— Records provided —
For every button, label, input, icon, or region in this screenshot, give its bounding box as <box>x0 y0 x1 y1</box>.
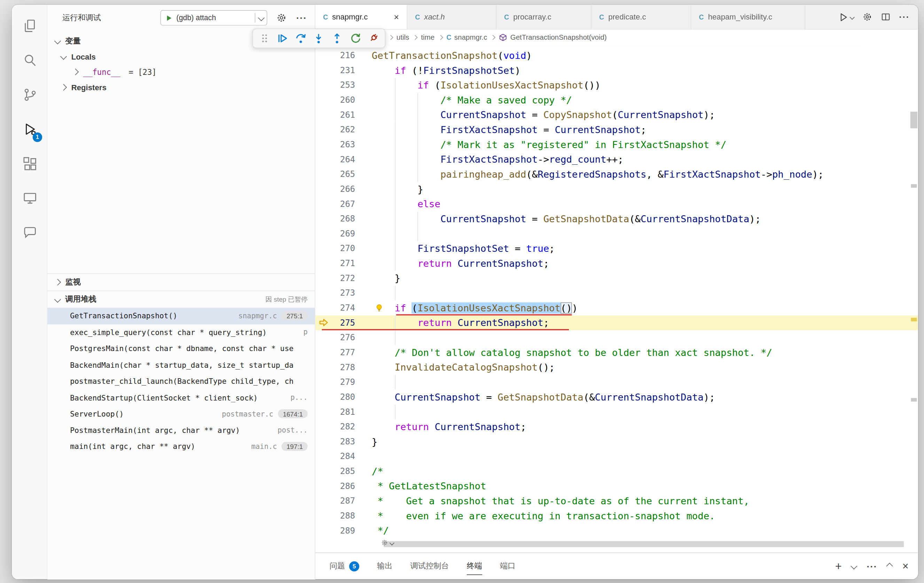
close-panel-button[interactable]: × <box>903 561 909 571</box>
panel-tab-输出[interactable]: 输出 <box>377 553 393 579</box>
code-line-282[interactable]: 282 return CurrentSnapshot; <box>315 419 918 434</box>
line-number[interactable]: 287 <box>315 494 355 509</box>
code-line-277[interactable]: 277 /* Don't allow catalog snapshot to b… <box>315 345 918 360</box>
code-line-273[interactable]: 273 <box>315 286 918 301</box>
activitybar-search[interactable] <box>12 43 47 77</box>
code-line-289[interactable]: 289 */ <box>315 524 918 538</box>
launch-config-dropdown[interactable]: (gdb) attach <box>160 10 267 25</box>
code-line-264[interactable]: 264 FirstXactSnapshot->regd_count++; <box>315 152 918 167</box>
panel-tab-端口[interactable]: 端口 <box>500 553 515 579</box>
code-line-262[interactable]: 262 FirstXactSnapshot = CurrentSnapshot; <box>315 122 918 137</box>
horizontal-scrollbar[interactable] <box>384 541 904 547</box>
line-number[interactable]: 279 <box>315 375 355 390</box>
editor-tab-procarray.c[interactable]: Cprocarray.c <box>497 5 592 29</box>
stack-frame-6[interactable]: ServerLoop()postmaster.c1674:1 <box>47 406 315 422</box>
code-line-281[interactable]: 281 <box>315 405 918 419</box>
drag-handle[interactable] <box>257 31 272 46</box>
line-number[interactable]: 280 <box>315 390 355 405</box>
gear-icon[interactable] <box>862 12 873 22</box>
stack-frame-8[interactable]: main(int argc, char ** argv)main.c197:1 <box>47 438 315 455</box>
line-number[interactable]: 282 <box>315 419 355 434</box>
line-number[interactable]: 281 <box>315 405 355 419</box>
code-line-266[interactable]: 266 } <box>315 182 918 197</box>
code-line-279[interactable]: 279 <box>315 375 918 390</box>
stack-frame-3[interactable]: BackendMain(char * startup_data, size_t … <box>47 357 315 373</box>
line-number[interactable]: 289 <box>315 524 355 538</box>
line-number[interactable]: 268 <box>315 211 355 226</box>
line-number[interactable]: 260 <box>315 92 355 107</box>
code-line-265[interactable]: 265 pairingheap_add(&RegisteredSnapshots… <box>315 167 918 182</box>
code-line-267[interactable]: 267 else <box>315 197 918 212</box>
activitybar-explorer[interactable] <box>12 8 47 43</box>
code-line-285[interactable]: 285/* <box>315 464 918 479</box>
activitybar-extensions[interactable] <box>12 146 47 181</box>
line-number[interactable]: 264 <box>315 152 355 167</box>
step-into-icon[interactable] <box>312 31 326 46</box>
code-line-271[interactable]: 271 return CurrentSnapshot; <box>315 256 918 271</box>
watch-section-header[interactable]: 监视 <box>47 273 315 291</box>
breadcrumb-item[interactable]: time <box>421 33 434 42</box>
code-line-253[interactable]: 253 if (IsolationUsesXactSnapshot()) <box>315 78 918 92</box>
code-line-280[interactable]: 280 CurrentSnapshot = GetSnapshotData(&C… <box>315 390 918 405</box>
code-editor[interactable]: 216GetTransactionSnapshot(void)231 if (!… <box>315 45 918 553</box>
code-line-263[interactable]: 263 /* Mark it as "registered" in FirstX… <box>315 137 918 152</box>
line-number[interactable]: 266 <box>315 182 355 197</box>
continue-icon[interactable] <box>276 31 290 46</box>
line-number[interactable]: 288 <box>315 509 355 524</box>
maximize-panel-chevron[interactable] <box>888 564 892 569</box>
line-number[interactable]: 275 <box>315 315 355 330</box>
disconnect-icon[interactable] <box>366 31 381 46</box>
line-number[interactable]: 267 <box>315 197 355 212</box>
code-line-261[interactable]: 261 CurrentSnapshot = CopySnapshot(Curre… <box>315 107 918 122</box>
code-line-284[interactable]: 284 <box>315 449 918 464</box>
line-number[interactable]: 269 <box>315 226 355 241</box>
stack-frame-0[interactable]: GetTransactionSnapshot()snapmgr.c275:1 <box>47 308 315 324</box>
line-number[interactable]: 271 <box>315 256 355 271</box>
step-out-icon[interactable] <box>330 31 344 46</box>
code-line-287[interactable]: 287 * Get a snapshot that is up-to-date … <box>315 494 918 509</box>
variable-row-func[interactable]: __func__ = [23] <box>47 64 315 79</box>
editor-tab-heapam_visibility.c[interactable]: Cheapam_visibility.c <box>691 5 805 29</box>
breadcrumb-item[interactable]: Csnapmgr.c <box>446 33 487 42</box>
activitybar-chat[interactable] <box>12 215 47 249</box>
registers-node[interactable]: Registers <box>47 80 315 95</box>
editor-quick-settings-icon[interactable] <box>381 539 394 547</box>
line-number[interactable]: 278 <box>315 360 355 375</box>
step-over-icon[interactable] <box>294 31 308 46</box>
code-line-286[interactable]: 286 * GetLatestSnapshot <box>315 479 918 494</box>
ellipsis-icon[interactable]: ··· <box>295 12 307 24</box>
line-number[interactable]: 286 <box>315 479 355 494</box>
code-line-268[interactable]: 268 CurrentSnapshot = GetSnapshotData(&C… <box>315 211 918 226</box>
breadcrumb-item[interactable]: utils <box>396 33 409 42</box>
code-line-231[interactable]: 231 if (!FirstSnapshotSet) <box>315 63 918 78</box>
line-number[interactable]: 277 <box>315 345 355 360</box>
line-number[interactable]: 285 <box>315 464 355 479</box>
line-number[interactable]: 274 <box>315 301 355 315</box>
stack-frame-4[interactable]: postmaster_child_launch(BackendType chil… <box>47 373 315 389</box>
line-number[interactable]: 283 <box>315 434 355 449</box>
scrollbar-slider[interactable] <box>911 112 917 129</box>
stack-frame-2[interactable]: PostgresMain(const char * dbname, const … <box>47 340 315 357</box>
line-number[interactable]: 216 <box>315 48 355 63</box>
activitybar-remote-explorer[interactable] <box>12 181 47 215</box>
editor-tab-predicate.c[interactable]: Cpredicate.c <box>592 5 691 29</box>
vertical-scrollbar[interactable] <box>909 45 918 553</box>
split-editor-icon[interactable] <box>881 12 891 22</box>
sidebar-editor-divider[interactable] <box>315 5 315 579</box>
line-number[interactable]: 276 <box>315 330 355 345</box>
gear-icon[interactable] <box>276 12 287 24</box>
stack-frame-5[interactable]: BackendStartup(ClientSocket * client_soc… <box>47 389 315 406</box>
locals-node[interactable]: Locals <box>47 49 315 64</box>
code-line-276[interactable]: 276 <box>315 330 918 345</box>
callstack-section-header[interactable]: 调用堆栈 因 step 已暂停 <box>47 291 315 307</box>
breadcrumb-item[interactable]: GetTransactionSnapshot(void) <box>499 33 607 42</box>
ellipsis-icon[interactable]: ··· <box>866 562 877 571</box>
new-terminal-button[interactable]: + <box>835 560 842 571</box>
stack-frame-7[interactable]: PostmasterMain(int argc, char ** argv)po… <box>47 422 315 438</box>
line-number[interactable]: 263 <box>315 137 355 152</box>
panel-tab-终端[interactable]: 终端 <box>467 553 482 579</box>
code-line-283[interactable]: 283} <box>315 434 918 449</box>
code-line-216[interactable]: 216GetTransactionSnapshot(void) <box>315 48 918 63</box>
panel-tab-问题[interactable]: 问题5 <box>330 553 359 579</box>
activitybar-run-debug[interactable]: 1 <box>12 112 47 146</box>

— Task objective —
In the data above, which lines have "step"? Report each of them.

— Task output —
step-into-icon[interactable] <box>312 31 326 46</box>
step-out-icon[interactable] <box>330 31 344 46</box>
step-over-icon[interactable] <box>294 31 308 46</box>
callstack-section-header[interactable]: 调用堆栈 因 step 已暂停 <box>47 291 315 307</box>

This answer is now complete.